● **EXERCISE REQUIREMENTS**: Give back the records below exactly, every one, with no pictures.

________________________

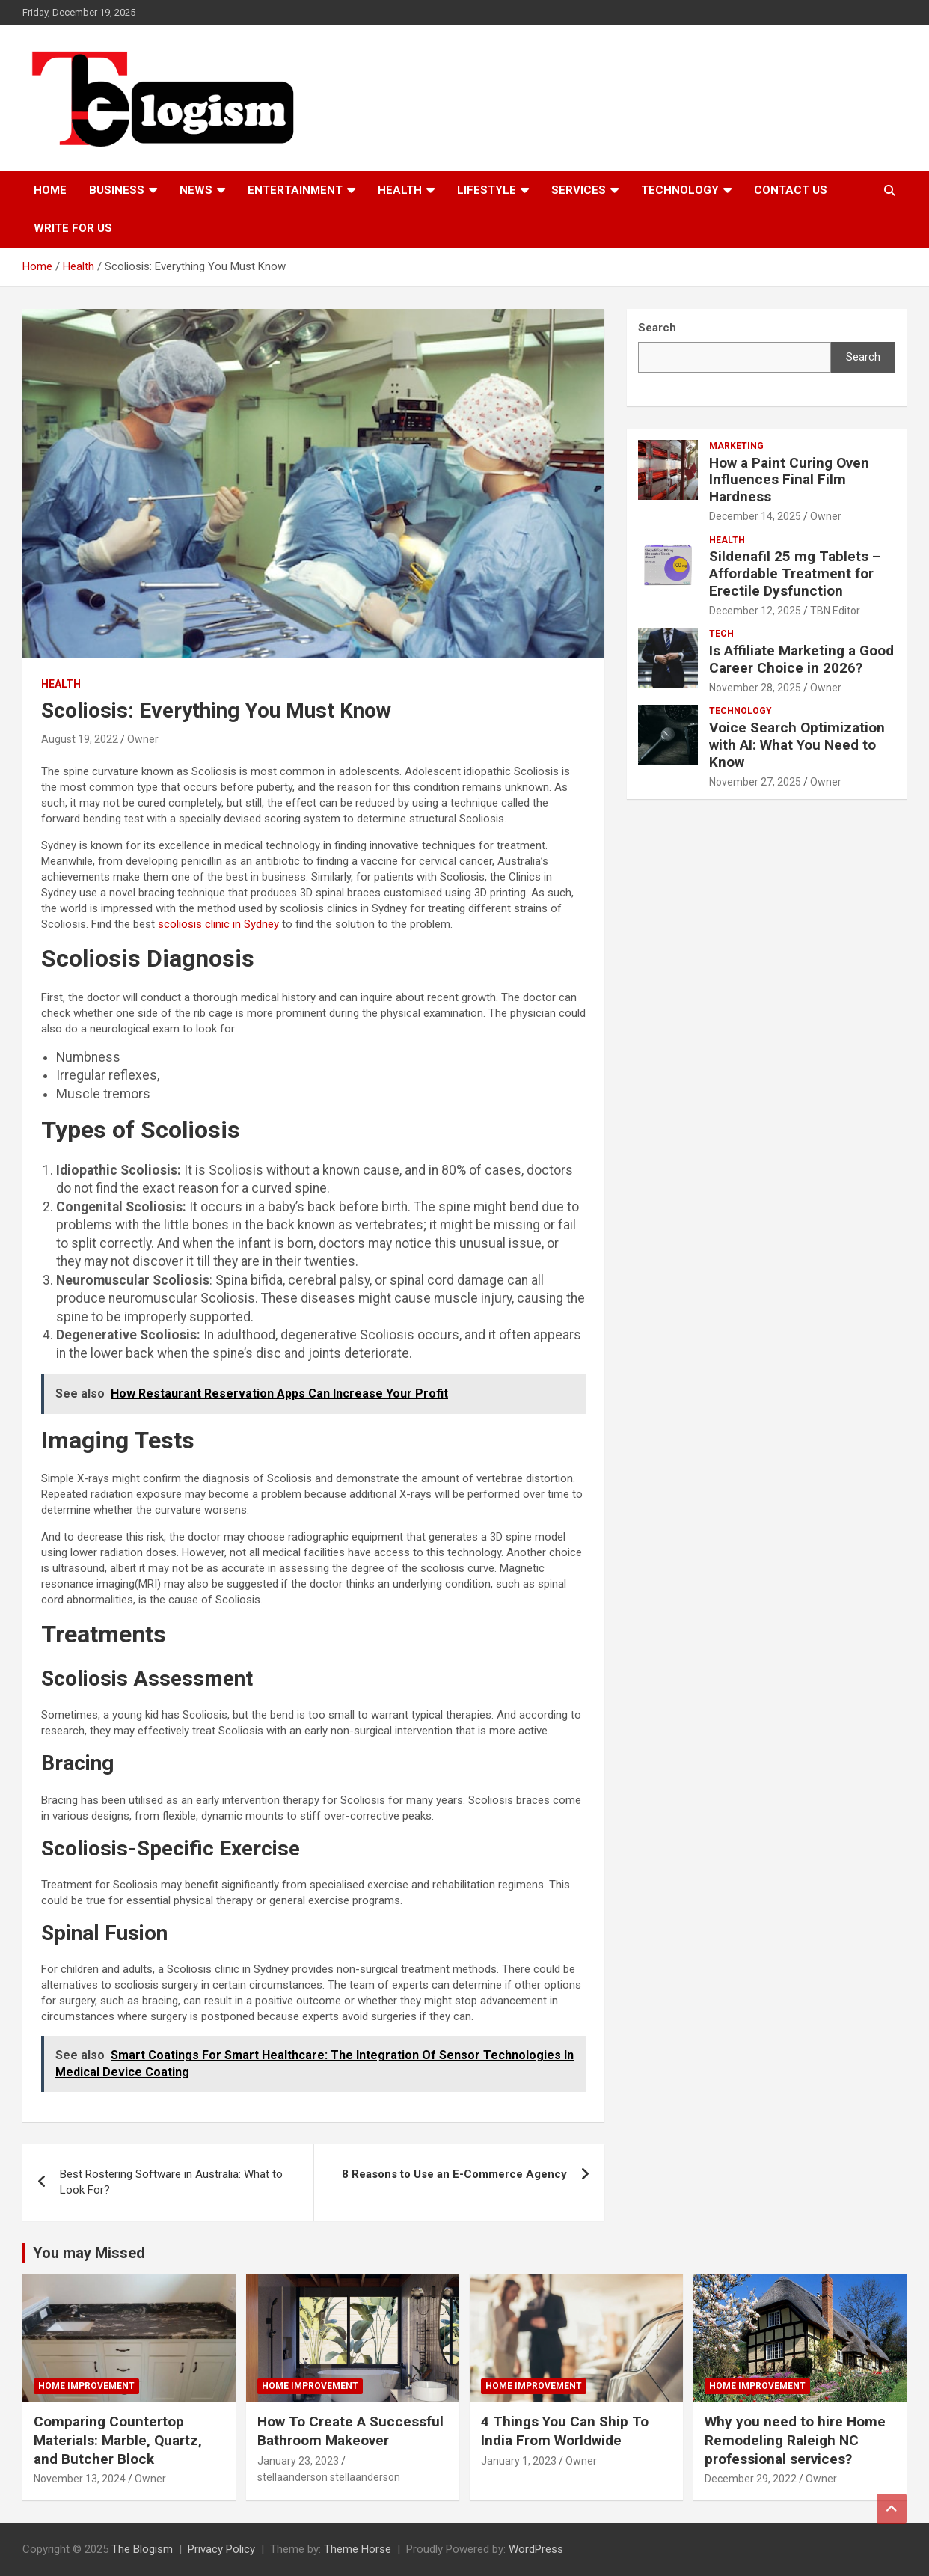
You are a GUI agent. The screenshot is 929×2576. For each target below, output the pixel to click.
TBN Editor (835, 611)
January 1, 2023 (519, 2461)
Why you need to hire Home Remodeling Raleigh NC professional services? (795, 2440)
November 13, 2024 (80, 2479)
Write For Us (73, 228)
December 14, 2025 (755, 516)
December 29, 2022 (751, 2479)
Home (50, 190)
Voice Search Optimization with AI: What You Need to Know (797, 745)
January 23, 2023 (298, 2461)
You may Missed (89, 2253)
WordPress (536, 2549)
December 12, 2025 (755, 611)
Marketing (736, 446)
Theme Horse (357, 2549)
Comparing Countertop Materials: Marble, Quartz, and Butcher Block (118, 2440)
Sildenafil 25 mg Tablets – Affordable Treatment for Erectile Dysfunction (795, 573)
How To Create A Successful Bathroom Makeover (350, 2431)
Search (863, 357)
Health (400, 190)
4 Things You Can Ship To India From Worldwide (565, 2431)
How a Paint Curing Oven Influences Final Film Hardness (789, 480)
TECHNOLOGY (680, 190)
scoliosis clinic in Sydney (218, 924)
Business (116, 190)
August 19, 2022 (79, 739)
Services (578, 190)
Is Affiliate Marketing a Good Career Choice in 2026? (801, 659)
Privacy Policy (221, 2549)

________________________

● **ANSWER TO THE EXERCISE**:
You are a GUI agent. The screenshot is 929×2576. For each target below, output the pixel to click.
TBN Editor (835, 611)
January 1, 2023 (519, 2461)
Why you need to hire Home Remodeling Raleigh NC professional services? (795, 2440)
November 13, 2024 (80, 2479)
Write For Us (73, 228)
December 14, 2025 (755, 516)
December 29, 2022 (751, 2479)
Home (50, 190)
Voice Search Optimization with AI: What You Need to Know (797, 745)
January 23, 2023 (298, 2461)
You may Missed (89, 2253)
WordPress (536, 2549)
December 12, 2025 (755, 611)
Marketing (736, 446)
Theme Horse (357, 2549)
Comparing Countertop Materials: Marble, Quartz, and Butcher Block (118, 2440)
Sildenafil 25 mg Tablets – Affordable Treatment for Erectile Dysfunction (795, 573)
How To Create A Successful Bathroom Makeover (350, 2431)
Search (863, 357)
Health (400, 190)
4 Things You Can Ship To India From Worldwide (565, 2431)
How a Paint Curing Oven Influences Final Film Hardness (789, 480)
TECHNOLOGY (680, 190)
scoliosis clinic in Sydney (218, 924)
Business (116, 190)
August 19, 2022 (79, 739)
Services (578, 190)
Is Affiliate Marketing a Good Career Choice in 2026? (801, 659)
Privacy Policy (221, 2549)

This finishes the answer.